MATERIAL FOR THIS EXERCISE Start Marker
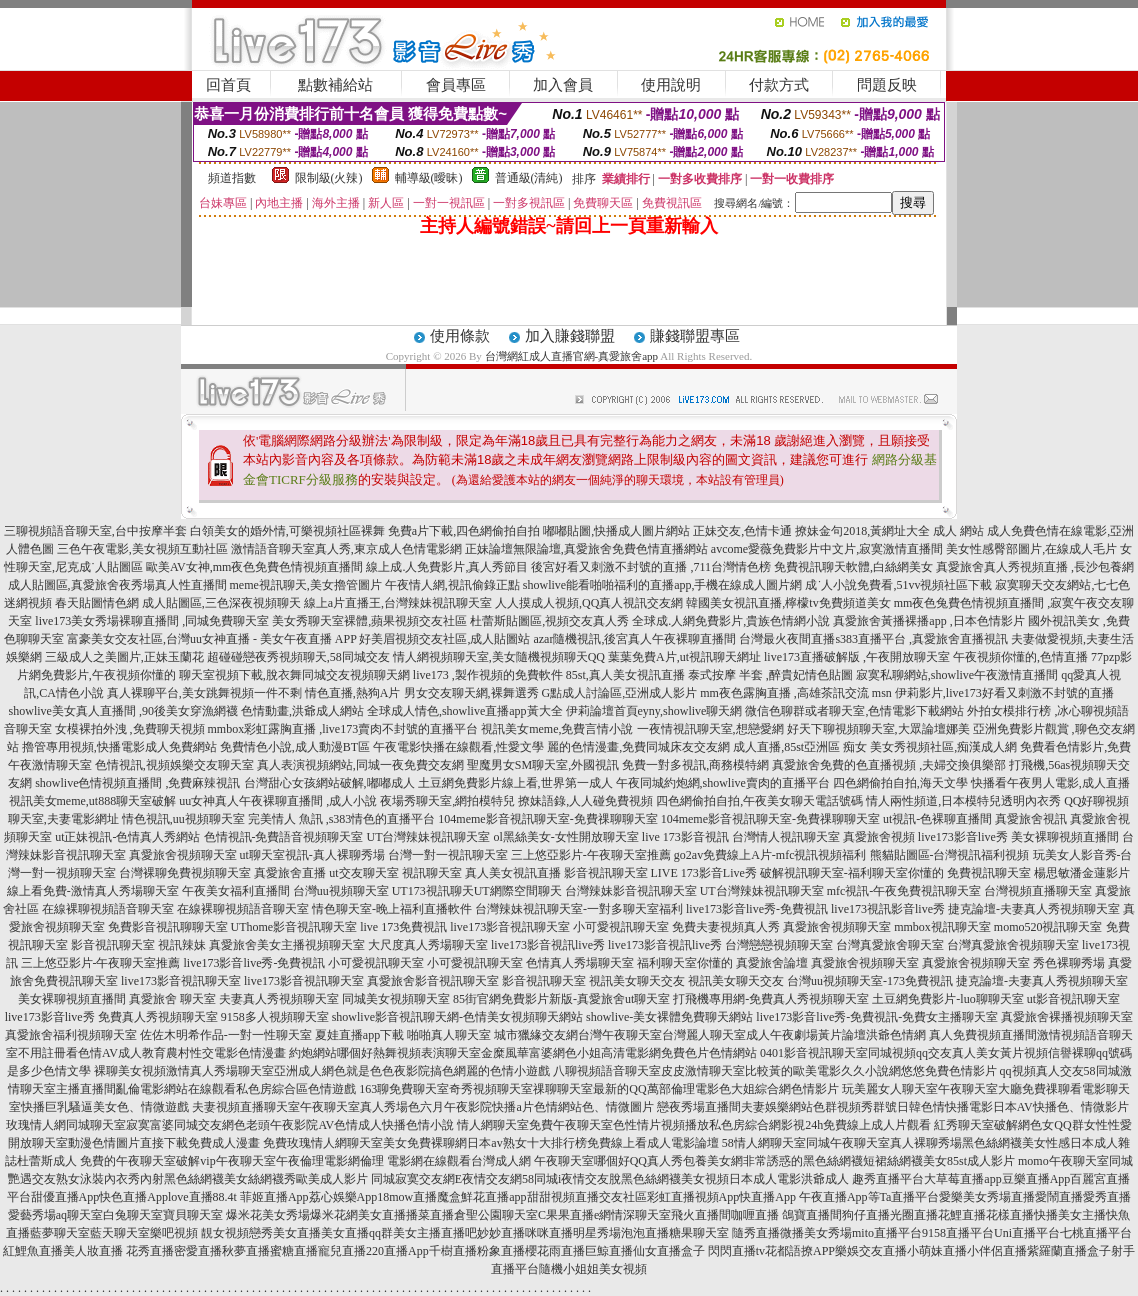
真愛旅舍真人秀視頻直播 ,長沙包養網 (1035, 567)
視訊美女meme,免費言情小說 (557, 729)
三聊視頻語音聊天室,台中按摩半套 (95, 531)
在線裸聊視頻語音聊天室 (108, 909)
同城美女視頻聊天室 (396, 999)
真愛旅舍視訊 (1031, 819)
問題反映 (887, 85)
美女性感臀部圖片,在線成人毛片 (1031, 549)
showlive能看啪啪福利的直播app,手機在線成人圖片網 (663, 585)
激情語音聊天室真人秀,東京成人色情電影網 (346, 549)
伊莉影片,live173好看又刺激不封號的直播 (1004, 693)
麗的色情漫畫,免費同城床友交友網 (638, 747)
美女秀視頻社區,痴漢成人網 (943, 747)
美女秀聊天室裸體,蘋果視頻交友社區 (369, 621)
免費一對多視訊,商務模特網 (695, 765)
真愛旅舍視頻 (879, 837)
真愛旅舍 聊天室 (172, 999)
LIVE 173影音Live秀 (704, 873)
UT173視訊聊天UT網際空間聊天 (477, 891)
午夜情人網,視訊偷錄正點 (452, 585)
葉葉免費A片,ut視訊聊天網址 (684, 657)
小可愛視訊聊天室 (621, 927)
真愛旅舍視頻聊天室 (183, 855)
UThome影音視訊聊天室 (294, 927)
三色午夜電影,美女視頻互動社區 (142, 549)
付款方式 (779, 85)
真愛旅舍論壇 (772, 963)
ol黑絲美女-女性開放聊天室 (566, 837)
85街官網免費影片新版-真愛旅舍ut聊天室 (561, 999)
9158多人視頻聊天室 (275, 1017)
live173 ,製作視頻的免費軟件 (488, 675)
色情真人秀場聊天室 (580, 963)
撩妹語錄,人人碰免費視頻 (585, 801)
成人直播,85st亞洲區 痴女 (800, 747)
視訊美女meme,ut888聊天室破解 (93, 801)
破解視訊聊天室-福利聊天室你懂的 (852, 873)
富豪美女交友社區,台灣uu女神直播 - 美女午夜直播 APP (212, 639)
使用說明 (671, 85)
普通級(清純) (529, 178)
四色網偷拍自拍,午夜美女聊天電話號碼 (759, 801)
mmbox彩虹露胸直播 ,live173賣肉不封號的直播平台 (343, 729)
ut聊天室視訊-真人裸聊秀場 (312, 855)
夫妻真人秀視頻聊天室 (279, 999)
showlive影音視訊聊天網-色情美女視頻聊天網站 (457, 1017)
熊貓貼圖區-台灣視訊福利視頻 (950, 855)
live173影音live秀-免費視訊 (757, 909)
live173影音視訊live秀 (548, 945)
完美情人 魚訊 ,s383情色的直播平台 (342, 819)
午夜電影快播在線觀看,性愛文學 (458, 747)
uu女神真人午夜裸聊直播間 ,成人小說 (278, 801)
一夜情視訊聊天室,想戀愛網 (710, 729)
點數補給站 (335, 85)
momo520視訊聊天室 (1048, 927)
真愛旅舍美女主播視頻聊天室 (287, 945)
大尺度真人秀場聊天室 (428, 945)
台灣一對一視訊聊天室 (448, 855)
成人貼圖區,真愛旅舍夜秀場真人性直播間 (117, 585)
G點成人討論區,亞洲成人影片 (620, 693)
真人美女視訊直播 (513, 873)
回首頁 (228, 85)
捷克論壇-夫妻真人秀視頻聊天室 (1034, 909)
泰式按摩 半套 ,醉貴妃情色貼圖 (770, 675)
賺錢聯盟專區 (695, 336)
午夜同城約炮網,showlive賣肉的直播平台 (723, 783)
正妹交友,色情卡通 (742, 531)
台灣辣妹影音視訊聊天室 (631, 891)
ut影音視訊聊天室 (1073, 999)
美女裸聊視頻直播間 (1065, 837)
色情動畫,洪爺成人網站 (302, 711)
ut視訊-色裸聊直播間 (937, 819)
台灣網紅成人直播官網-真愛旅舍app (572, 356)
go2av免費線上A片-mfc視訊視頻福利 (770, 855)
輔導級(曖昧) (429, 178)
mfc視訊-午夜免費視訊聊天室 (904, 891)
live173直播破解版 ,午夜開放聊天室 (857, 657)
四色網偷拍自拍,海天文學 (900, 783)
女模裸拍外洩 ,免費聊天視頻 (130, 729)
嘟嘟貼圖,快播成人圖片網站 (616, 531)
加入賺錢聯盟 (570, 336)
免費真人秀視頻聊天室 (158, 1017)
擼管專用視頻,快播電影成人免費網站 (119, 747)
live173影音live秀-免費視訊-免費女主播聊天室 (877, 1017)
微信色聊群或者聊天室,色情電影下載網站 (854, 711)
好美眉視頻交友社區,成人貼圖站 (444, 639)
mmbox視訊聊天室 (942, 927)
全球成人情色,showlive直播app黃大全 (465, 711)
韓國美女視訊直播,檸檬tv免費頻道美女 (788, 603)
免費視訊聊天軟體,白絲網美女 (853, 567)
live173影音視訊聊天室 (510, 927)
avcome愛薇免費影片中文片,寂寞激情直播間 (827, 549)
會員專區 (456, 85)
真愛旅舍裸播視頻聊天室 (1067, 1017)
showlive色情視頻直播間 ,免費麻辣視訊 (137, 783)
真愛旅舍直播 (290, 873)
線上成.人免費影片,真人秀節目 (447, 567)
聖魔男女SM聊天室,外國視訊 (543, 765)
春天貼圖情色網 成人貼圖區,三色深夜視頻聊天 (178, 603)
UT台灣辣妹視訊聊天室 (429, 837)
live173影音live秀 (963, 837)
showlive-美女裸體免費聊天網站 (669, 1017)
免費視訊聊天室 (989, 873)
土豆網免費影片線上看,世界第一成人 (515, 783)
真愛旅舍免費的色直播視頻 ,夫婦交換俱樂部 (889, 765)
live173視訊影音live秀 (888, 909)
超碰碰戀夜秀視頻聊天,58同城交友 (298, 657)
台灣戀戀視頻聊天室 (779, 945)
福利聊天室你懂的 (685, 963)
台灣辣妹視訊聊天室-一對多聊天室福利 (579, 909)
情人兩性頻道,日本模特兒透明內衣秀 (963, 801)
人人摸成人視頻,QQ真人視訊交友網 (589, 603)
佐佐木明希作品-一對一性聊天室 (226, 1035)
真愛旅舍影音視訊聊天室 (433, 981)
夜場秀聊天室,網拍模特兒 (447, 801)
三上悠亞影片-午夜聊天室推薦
MATERIAL FOR THIS EXERCISE End Marker
The expected output is each record, copied exactly, and nothing in place of the pictures.

真愛旅舍真人秀視頻直播 ,長沙包養網 (1035, 567)
視訊美女meme,免費言情小說 (557, 729)
三聊視頻語音聊天室,台中按摩半套 (95, 531)
在線裸聊視頻語音聊天室 (108, 909)
同城美女視頻聊天室 (396, 999)
真愛旅舍視訊 (1031, 819)
問題反映 (887, 85)
美女性感臀部圖片,在線成人毛片 (1031, 549)
showlive能看啪啪福利的直播app,手機在線成人圖片網 (663, 585)
激情語音聊天室真人秀,東京成人色情電影網 (346, 549)
伊莉影片,live173好看又刺激不封號的直播 (1004, 693)
麗的色情漫畫,免費同城床友交友網 (638, 747)
美女秀視頻社區,痴漢成人網 (943, 747)
美女秀聊天室裸體,蘋果視頻交友社區 (369, 621)
免費一對多視訊,商務模特網 (695, 765)
真愛旅舍視頻 (879, 837)
真愛旅舍 聊天室 (172, 999)
LIVE 173影音Live秀 (704, 873)
UT173視訊聊天UT網際空間聊天 (477, 891)
午夜情人網,視訊偷錄正點 (452, 585)
葉葉免費A片,ut視訊聊天網址 (684, 657)
小可愛視訊聊天室 (621, 927)
真愛旅舍視頻聊天室 (183, 855)
UThome影音視訊聊天室 (294, 927)
三色午夜電影,美女視頻互動社區 (142, 549)
付款方式 (779, 85)
真愛旅舍論壇 (772, 963)
ol黑絲美女-女性開放聊天室 (566, 837)
85街官網免費影片新版-真愛旅舍ut聊天室 (561, 999)
9158多人視頻聊天室 (275, 1017)
live173 ,製作視頻的免費軟件 (488, 675)
色情真人秀場聊天室 (580, 963)
撩妹語錄,人人碰免費視頻 (585, 801)
成人直播,85st亞洲區 痴女 (800, 747)
視訊美女meme,ut888聊天室破解 (93, 801)
破解視訊聊天室-福利聊天室你懂的 (852, 873)
富豪美女交友社區,台灣uu女神直播 - 美女午夜直播 APP (212, 639)
使用說明 (671, 85)
普通級(清純) (529, 178)
四色網偷拍自拍,午夜美女聊天電話號碼 (759, 801)
mmbox彩虹露胸直播 ,live173賣肉不封號的直播平台 (343, 729)
ut聊天室視訊-真人裸聊秀場 (312, 855)
夫妻真人秀視頻聊天室 (279, 999)
showlive影音視訊聊天網-色情美女視頻聊天網站 (457, 1017)
熊貓貼圖區-台灣視訊福利視頻 (950, 855)
live173影音live秀-免費視訊 (757, 909)
live173影音視訊live秀 (548, 945)
完美情人 魚訊 ,s383情色的直播平台 (342, 819)
午夜電影快播在線觀看,性愛文學 (458, 747)
uu女神真人午夜裸聊直播間 ,成人小說 (278, 801)
一夜情視訊聊天室,想戀愛網 (710, 729)
點數補給站 (335, 85)
momo520視訊聊天室 (1048, 927)
真愛旅舍美女主播視頻聊天室 (287, 945)
大尺度真人秀場聊天室 (428, 945)
台灣一對一視訊聊天室 (448, 855)
成人貼圖區,真愛旅舍夜秀場真人性直播間 (117, 585)
G點成人討論區,亞洲成人影片 (620, 693)
真人美女視訊直播 (513, 873)
回首頁 (228, 85)
捷克論壇-夫妻真人秀視頻聊天室 (1034, 909)
泰式按摩 半套 ,醉貴妃情色貼圖 (770, 675)
賺錢聯盟專區 (695, 336)
午夜同城約炮網,showlive賣肉的直播平台 (723, 783)
正妹交友,色情卡通 (742, 531)
台灣辣妹影音視訊聊天室 (631, 891)
ut影音視訊聊天室 (1073, 999)
美女裸聊視頻直播間 (1065, 837)
色情動畫,洪爺成人網站 (302, 711)
ut視訊-色裸聊直播間 (937, 819)
台灣網紅成人直播官網-真愛旅舍app (572, 356)
go2av免費線上A片-mfc視訊視頻福利 (770, 855)
輔導級(曖昧) (429, 178)
mfc視訊-午夜免費視訊聊天室 (904, 891)
live173直播破解版 ,午夜開放聊天室 (857, 657)
四色網偷拍自拍,海天文學 (900, 783)
女模裸拍外洩 ,免費聊天視頻 (130, 729)
嘟嘟貼圖,快播成人圖片網站 (616, 531)
加入賺錢聯盟 (570, 336)
免費真人秀視頻聊天室 (158, 1017)
擼管專用視頻,快播電影成人免費網站 (119, 747)
live173影音live秀-免費視訊-免費女主播聊天室 (877, 1017)
微信色聊群或者聊天室,色情電影下載網站 (854, 711)
好美眉視頻交友社區,成人貼圖站 (444, 639)
mmbox視訊聊天室 (942, 927)
全球成人情色,showlive直播app黃大全 (465, 711)
韓國美女視訊直播,檸檬tv免費頻道美女 (788, 603)
免費視訊聊天軟體,白絲網美女 (853, 567)
live173影音視訊聊天室 (510, 927)
avcome愛薇免費影片中文片,寂寞激情直播間 (827, 549)
會員專區 (456, 85)
真愛旅舍裸播視頻聊天室 (1067, 1017)
showlive色情視頻直播間 ,免費麻辣視訊 (137, 783)
真愛旅舍直播 (290, 873)
線上成.人免費影片,真人秀節目 (447, 567)
聖魔男女SM聊天室,外國視訊 (543, 765)
春天貼圖情色網 成人貼圖區,三色深夜視頻聊天 (178, 603)
UT台灣辣妹視訊聊天室 (429, 837)
live173影音live秀 (963, 837)
showlive-美女裸體免費聊天網站 (669, 1017)
免費視訊聊天室 (989, 873)
土豆網免費影片線上看,世界第一成人 (515, 783)
真愛旅舍免費的色直播視頻 ,夫婦交換俱樂部 (889, 765)
live173視訊影音live秀 (888, 909)
超碰碰戀夜秀視頻聊天,58同城交友 (298, 657)
台灣戀戀視頻聊天室 (779, 945)
福利聊天室你懂的 (685, 963)
台灣辣妹視訊聊天室-一對多聊天室福利 (579, 909)
情人兩性頻道,日本模特兒透明內衣秀 (963, 801)
人人摸成人視頻,QQ真人視訊交友網 (589, 603)
佐佐木明希作品-一對一性聊天室 (226, 1035)
真愛旅舍影音視訊聊天室 (433, 981)
夜場秀聊天室,網拍模特兒 (447, 801)
三上悠亞影片-午夜聊天室推薦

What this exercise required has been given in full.